Tumore del polmone, nuovi dati su osimertinib: batte la chemioterapia

La terapia orale di AstraZeneca riduce del 70% il rischio di progressione della malattia nei pazienti positivi alla mutazione T790M del recettore EGFR dopo trattamento di prima linea. I risultati dello studio AURA3 presentati a Vienna. In Italia si attende l'ok alla rimborsabilità da Aifa

Il ddl Lorenzin

Un nuovo potenziale standard di cura per i pazienti colpiti da un tumore del polmone non a piccole cellule, avanzato o metastatico, positivo alla mutazione T790M del recettore del fattore di crescita dell’epidermide (EGFR). Si tratta di osimertinib, farmaco a bersaglio molecolare che è in grado di ridurre del 70% il rischio di progressione della malattia rispetto alla chemioterapia, aumentare la sopravvivenza e assicurare un alto profilo di tollerabilità e sicurezza. È quanto emerge dai risultati di uno studio randomizzato di Fase III (AURA3) – condotto su 419 pazienti in 130 Paesi, con il coinvolgimento di sei centri italiani – appena presentati a Vienna da AstraZeneca in occasione del 17esimo Congresso mondiale sul tumore del polmone (WCLC) e pubblicati contemporaneamente sul The New England Journal of Medicine.

Il target. Ogni anno in Italia il tumore al polmone fa registrare 41.600 nuovi casi (dati Airtum). “In circa il 10% dei casi – spiega Marina Garassino, responsabile dell’Oncologia toraco-polmonare dell’Istituto Nazionale dei Tumori di Milano – il tumore è positivo alla mutazione EGFR. Le target therapy colpiscono questa mutazione, così il tumore si riduce e muore. Ma come con tutti i farmaci oncologici, il tumore genera meccanismi di resistenza – in media dopo un anno – che gli consentono di ricominciare a crescere. Il meccanismo di resistenza più frequente (60% dei casi) è una mutazione secondaria di EGFR, che si chiama T790M. Osimertinib interviene efficacemente anche su questa”.

I vantaggi. Fino a ieri, per i pazienti con questa mutazione secondaria, trattati per circa un anno con farmaci di prima e seconda generazione (inibitori della tirosin chinasi), l’unica opzione restava la chemioterapia. Oggi, invece, la svolta: “Con osimertinib – prosegue l’oncologa dell’INT – abbiamo una terapia efficace anche sulla mutazione secondaria: i dati dello studio AURA3 ci dicono che il trattamento porta a una drastica riduzione, di circa il 70%, del rischio di progressione del tumore proprio rispetto alla chemioterapia. Inoltre, si tratta di un farmaco orale, con un eccezionale profilo di tollerabilità e una sostanziale assenza di effetti collaterali. La maggiore efficacia e la facilità di somministrazione di osimertinib cambiano completamente, dunque, le prospettive di vita di molti pazienti, permettono loro una qualità di vita normale e un controllo della malattia superiore rispetto al trattamento standard”. In sintesi, la chemioterapia resta efficace, ma superata di gran lunga da osimertinib, che ha anche il vantaggio di essere una terapia orale da assumere una volta al giorno. Quanto alla sopravvivenza “guadagnata”, i dati di AURA3 hanno dimostrato come osimertinib sia in grado di aumentare la sopravvivenza libera da progressione (PFS) di 5,7 mesi rispetto alla chemioterapia standard combinata a base di platino (10,1 mesi vs 4,4).
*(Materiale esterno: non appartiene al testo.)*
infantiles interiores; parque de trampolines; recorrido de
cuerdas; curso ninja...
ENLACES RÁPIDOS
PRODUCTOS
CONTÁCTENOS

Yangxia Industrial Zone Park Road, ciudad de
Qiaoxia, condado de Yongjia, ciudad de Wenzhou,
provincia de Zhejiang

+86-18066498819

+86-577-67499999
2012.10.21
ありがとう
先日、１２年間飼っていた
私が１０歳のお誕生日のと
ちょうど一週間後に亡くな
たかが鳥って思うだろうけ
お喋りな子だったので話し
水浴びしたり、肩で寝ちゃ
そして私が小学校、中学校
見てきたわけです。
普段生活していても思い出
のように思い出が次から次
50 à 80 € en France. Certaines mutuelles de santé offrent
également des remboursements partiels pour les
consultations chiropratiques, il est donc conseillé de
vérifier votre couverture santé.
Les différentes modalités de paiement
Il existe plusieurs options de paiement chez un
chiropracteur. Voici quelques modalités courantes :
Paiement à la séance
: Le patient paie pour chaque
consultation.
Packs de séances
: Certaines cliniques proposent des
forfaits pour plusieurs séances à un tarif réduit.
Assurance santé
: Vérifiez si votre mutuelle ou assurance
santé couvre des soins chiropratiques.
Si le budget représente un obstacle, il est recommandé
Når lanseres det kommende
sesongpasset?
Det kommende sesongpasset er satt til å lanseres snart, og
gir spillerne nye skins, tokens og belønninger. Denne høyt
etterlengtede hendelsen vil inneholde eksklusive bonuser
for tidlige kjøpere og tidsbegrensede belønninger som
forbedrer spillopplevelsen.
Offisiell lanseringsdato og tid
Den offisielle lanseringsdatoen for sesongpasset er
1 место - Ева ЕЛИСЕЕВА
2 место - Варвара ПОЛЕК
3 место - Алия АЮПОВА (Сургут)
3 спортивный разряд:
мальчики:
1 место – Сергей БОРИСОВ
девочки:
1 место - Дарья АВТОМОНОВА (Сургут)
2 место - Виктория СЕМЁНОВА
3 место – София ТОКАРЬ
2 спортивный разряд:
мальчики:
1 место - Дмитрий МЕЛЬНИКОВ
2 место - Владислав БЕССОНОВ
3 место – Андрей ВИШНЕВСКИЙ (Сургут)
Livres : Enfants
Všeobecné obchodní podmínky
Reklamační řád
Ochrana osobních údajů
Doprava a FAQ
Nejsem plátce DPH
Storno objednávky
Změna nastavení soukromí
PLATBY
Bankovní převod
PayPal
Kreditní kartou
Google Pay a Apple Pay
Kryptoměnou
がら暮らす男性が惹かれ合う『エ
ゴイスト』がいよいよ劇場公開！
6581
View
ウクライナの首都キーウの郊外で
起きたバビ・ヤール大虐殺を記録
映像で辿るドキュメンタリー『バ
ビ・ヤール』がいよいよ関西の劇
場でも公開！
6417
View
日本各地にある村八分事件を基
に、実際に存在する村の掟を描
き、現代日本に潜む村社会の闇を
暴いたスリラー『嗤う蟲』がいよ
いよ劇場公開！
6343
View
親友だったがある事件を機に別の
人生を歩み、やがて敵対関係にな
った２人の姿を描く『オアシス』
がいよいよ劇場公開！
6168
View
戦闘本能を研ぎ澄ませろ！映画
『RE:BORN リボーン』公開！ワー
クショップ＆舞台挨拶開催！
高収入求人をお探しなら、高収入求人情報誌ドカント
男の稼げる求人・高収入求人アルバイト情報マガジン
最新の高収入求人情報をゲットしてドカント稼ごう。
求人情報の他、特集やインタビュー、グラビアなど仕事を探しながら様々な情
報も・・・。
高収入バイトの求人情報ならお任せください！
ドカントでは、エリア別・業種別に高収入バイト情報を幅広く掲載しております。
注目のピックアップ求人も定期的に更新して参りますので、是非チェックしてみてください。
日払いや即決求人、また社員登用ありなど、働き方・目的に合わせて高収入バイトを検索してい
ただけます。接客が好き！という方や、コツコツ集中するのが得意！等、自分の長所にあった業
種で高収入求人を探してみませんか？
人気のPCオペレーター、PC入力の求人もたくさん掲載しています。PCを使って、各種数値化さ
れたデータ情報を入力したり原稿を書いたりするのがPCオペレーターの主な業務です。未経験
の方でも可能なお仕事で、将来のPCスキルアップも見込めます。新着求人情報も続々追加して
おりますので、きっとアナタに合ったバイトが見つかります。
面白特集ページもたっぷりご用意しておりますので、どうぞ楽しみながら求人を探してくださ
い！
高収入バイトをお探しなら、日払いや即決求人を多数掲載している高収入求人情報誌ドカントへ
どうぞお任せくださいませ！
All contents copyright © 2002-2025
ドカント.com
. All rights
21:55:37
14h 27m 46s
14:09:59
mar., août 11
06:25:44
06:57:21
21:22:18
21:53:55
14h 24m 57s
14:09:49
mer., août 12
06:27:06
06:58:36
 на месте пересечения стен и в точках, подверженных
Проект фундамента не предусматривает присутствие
L’iter regolatorio. Osimertinib ha ottenuto l’approvazione accelerata dalla Food and Drug Administration statunitense (Fda) a novembre 2015. In Unione Europea osimertinib ha avuto dall’Agenzia europea dei medicinali (Ema), nel febbraio 2016, l’autorizzazione all’immissione in commercio condizionata per i pazienti adulti con NSCLC positivo alla mutazione T790M dell’EGFR localmente avanzato o metastatico, indipendentemente da un precedente trattamento con EGFR TKI. In Italia si attendono notizie dell’Agenzia italiana del farmaco (Aifa). Questo l’auspicio di Cesare Gridelli, presidente dell’Associazione italiana di oncologia toracica (Aiot) e direttore del Dipartimento di Onco-Ematologia al Moscati di Avellino: “Speriamo che la nuova terapia, approvata quasi un anno fa in Europa, sia rimborsata al più presto anche in Italia. Nel frattempo è urgente che l’Aifa, in collaborazione con l’azienda produttrice, individui soluzioni di transizione per garantire la disponibilità del farmaco e permettere a tutti i pazienti con nuova diagnosi di beneficiare di osimertinib immediatamente”.